SAMIR KASSIR dans l'Orient-Express (1996-1998)


La belle et l'architecte, #2, janvier 1996
(…) Avec tout aouniste, si sophistiqué soit-il, la conversation bute nécessairement à un moment ou à un autre sur le geste à effectuer, en prélude à toute alliance. Dieu seul sait pour quelle raison, les fidèles du général Aoun estiment que rien n’est faisable si, au préalable, l’on n’a pas dénoncé aux quatre vents son bannissement. C’est oublier que si quelqu’un doit faire un geste, c’est d’abord les aounistes: pour montrer qu’ils sont disposés à faire de la politique de manière conséquente, qu’ils sont capables de ne pas se laisser guider par leurs seuls affects, bref qu’ils sont prêts à jouer le jeu, avec toutes les frustrations qui vont avec, sans chercher à se donner le beau rôle du dénonciateur, comme ces éditorialistes qui ont attendu la fin de la bataille présidentielle pour écrire: On vous l’avait bien dit. (…)


Les rescapés de l'histoire, #3, février 1996
(…) Eux (Les Palestiniens) savent combien il serait erroné de faire défection lorsque l’occasion tant attendue est enfin offerte.
Voilà ce que n’ont pas compris les tenants du boycott. Voilà ce dont ils vont maintenant payer le pris en termes de crédibilité, le Hamas en tête, et c’est tant mieux. Parce que, du coup, on va peut être en finir avec le terrorisme intellectuel que les intégristes exercent sur l’intelligentsia arabe, en faisant croire qu’ils représentent la principale force politique en Palestine et la seule force désireuse de résister à Israël. Telle est sans doute la grande leçon qu’il faut retenir de tout cela: l’extrémisme n’est plus payant quand la modération est si efficace. (…)


Le funambule et son filet, #4 , mars 96
(…) Depuis bientôt cinq ans que le désarmement des milices a scellé la fin de la guerre, jamais la paix civile n’a été pensée par le personnel politique mandaté pour diriger la IIe République. Pour toute réflexion, on n’a eu que les sempiternelles et trompeuses dénonciations de la « guerre des autres » ou les promesses idylliques d’une restauration économique.
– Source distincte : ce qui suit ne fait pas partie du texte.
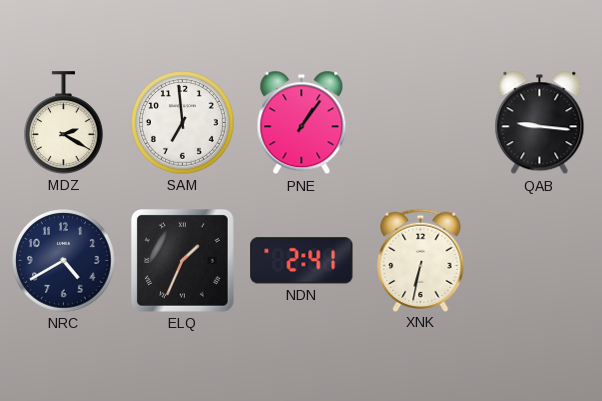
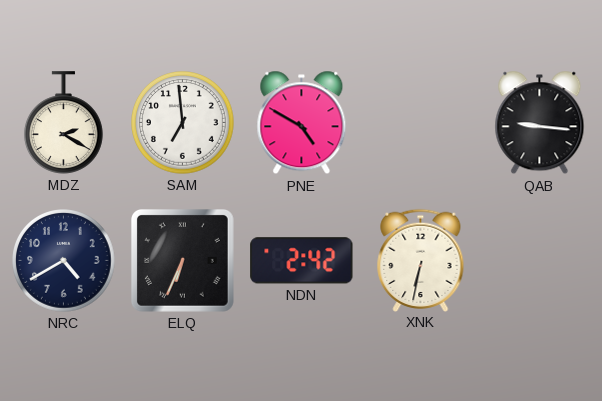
PNE: 1:06 -> 4:50
ELQ: 1:34 -> 6:34
NDN: 2:41 -> 2:42
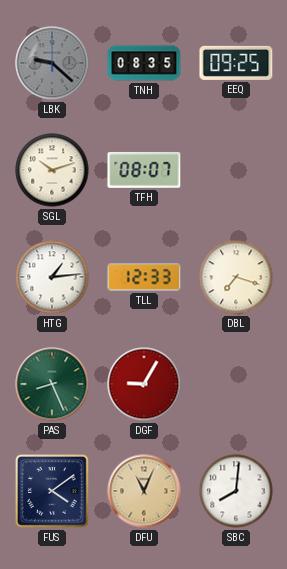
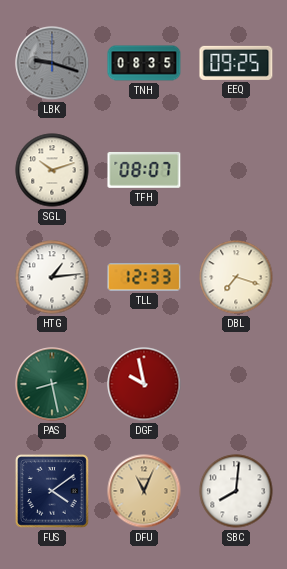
LBK: 9:22 -> 9:18
PAS: 8:26 -> 8:28
DGF: 9:05 -> 9:58
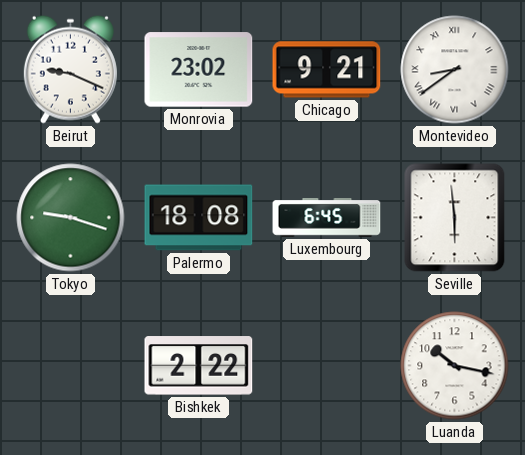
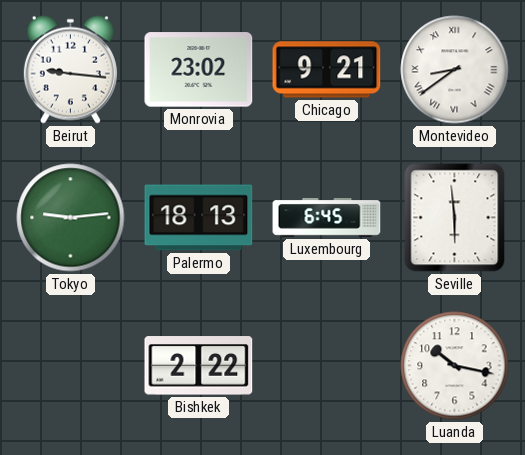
Beirut: 9:19 -> 9:16
Tokyo: 9:18 -> 9:14
Palermo: 18:08 -> 18:13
Dans tout cela, personne n’a pris la peine de réfléchir aux ressorts d’un pacte national renouvelé ni aux exigences du contrat social qui, seul, lui donnerait sa pérennité.


Du souffle, #8, juillet 1996
(…) Non, il s’agit plus simplement de ne pas conclure de la forme actuelle de la présence syrienne qu’il ne saurait y avoir de politique dans ce pays. Quand, dans ce Parlement qui fut si mal élu, il se trouve onze députés pour refuser de se coucher, alors que la messe a été dite, il y a des raisons d’espérer. Par exemple que, dans le prochain Parlement, ils soient vingt de ce calibre, et pourquoi pas, trente. Et que, dynamique de groupe aidant, ils en convertissent vingt autres. Parce que c’est seulement ainsi qu’on pourra arriver, non pas lors des élections de cet été, mais avec celles de l’an 2000 (2001?), à produire un Parlement enfin en phase avec sa société plurielle.
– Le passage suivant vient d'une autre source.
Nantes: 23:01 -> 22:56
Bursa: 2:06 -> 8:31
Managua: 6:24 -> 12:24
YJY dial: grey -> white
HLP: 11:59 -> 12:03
La liberté, autrement, #12, novembre 1996
(…) Plaisir de l’autosatisfaction? L’équipe de L’Orient-Express n’y répugnerait pas, elle qu’on dit volontiers arrogante et qui n’est que fière de son pari déjà douze fois gagné : créer dans ce pays encore pantelant qu’est le Liban un espace d’expression et de discussion à la mesure de cette fin de siècle. Non, ce n’est pas le champagne qui monte à la tête, ce sont tout simplement les éloges des grands de la presse arabe, ce sont les échos que nous recevons des confrères étrangers quand ils ont l’occasion de découvrir L’Orient-Express. Et c’est, par-dessus tout, l’accueil des lecteurs, peut-être d’abord un peu décontenancés, mais vite séduits et déjà fidèles.
Ce pari, parlons-en d’ailleurs. Pour dire combien il a pu paraître fou à certains. Quoi, un périodique francophone qui ne serait pas fanfreluches et vieilles dentelles? Un magazine qui entend par société autre chose que le beau monde? Allons, mais les Libanais ne vous suivront jamais! Eh bien, voilà la grande leçon de cette aventure: il est gratifiant de s’adresser à l’intelligence des gens. (…)


Tourassic Parc, #14, janvier 1997
(…) Il est vrai que les hommes politiques libanais sont fâchés avec l’histoire. Ils ont choisi une fois pour toutes de l’employer dans leurs querelles. Et quand ils ont le bon goût de s’en abstenir, c’est pour n’en retenir qu’une « sagesse » bien convenue. Ecoutez les approximations des «responsables» les rares fois qu’ils abandonnent les terrains balisés de la petite politique pour s’aventurer dans un passé soigneusement désappris. Et songez combien stérilement fait récurrence le thème de l’unification des manuels d’histoire prévue par l’accord de Taëf. Comme si on ne savait pas depuis Dominique Chevallier et, dans un autre genre, Edmond Rabbath, qu’il est probable de produire une histoire une mais plurielle du Liban – en fait de ce qui est devenu le Liban. Mais voilà bien le problème: ce qui tient lieu de pouvoir n’a pas simplement un problème d’historicité, il lui manque la vision la plus basique de cet objet appelé Liban. Son devenir, son identité – eh oui! Il faut quand même en parler – rien de tout cela ne paraît le concerner. (…)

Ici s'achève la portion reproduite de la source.